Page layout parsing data
====

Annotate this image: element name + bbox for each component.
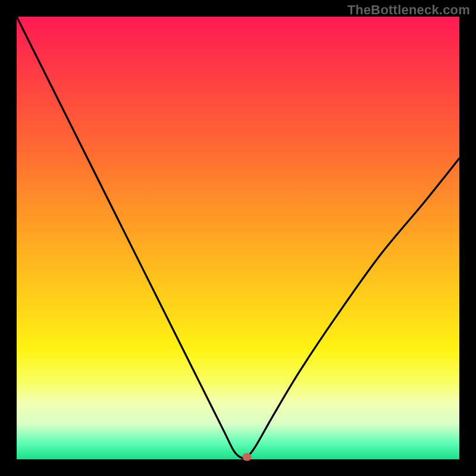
bottleneck-curve (17, 17, 459, 458)
plot-area (17, 17, 459, 459)
curve-svg (17, 17, 459, 459)
watermark-text: TheBottleneck.com (347, 2, 470, 18)
chart-frame: TheBottleneck.com (0, 0, 476, 476)
optimal-point-marker (242, 453, 251, 461)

====

■ **YOUR OBJECTIVE**:
Strip out the pictures and quote the remaining data word for word.

■ **RESULT FOR THIS TASK**:
Annotate this image: element name + bbox for each component.
bottleneck-curve (17, 17, 459, 458)
plot-area (17, 17, 459, 459)
curve-svg (17, 17, 459, 459)
watermark-text: TheBottleneck.com (347, 2, 470, 18)
chart-frame: TheBottleneck.com (0, 0, 476, 476)
optimal-point-marker (242, 453, 251, 461)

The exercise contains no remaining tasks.